● Task item: Transcribe the records below in full; pictures stay out of the copy.

Records excerpted from a collection
_ _ _ _ _ _ _

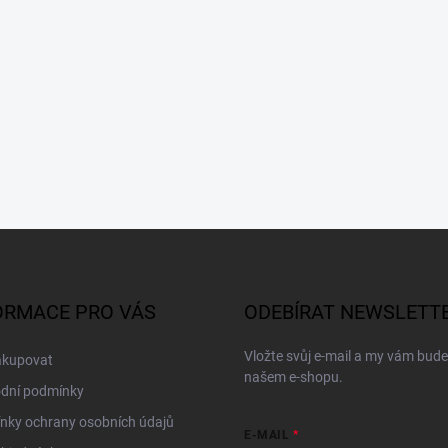
ORMACE PRO VÁS
ODEBÍRAT NEWSLETT
Vložte svůj e-mail a my vám bud
akupovat
našem e-shopu.
dní podmínky
nky ochrany osobních údajů
E-MAIL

_ _ _ _ _ _ _

● Your solution:
ORMACE PRO VÁS
ODEBÍRAT NEWSLETT
Vložte svůj e-mail a my vám bud
akupovat
našem e-shopu.
dní podmínky
nky ochrany osobních údajů
E-MAIL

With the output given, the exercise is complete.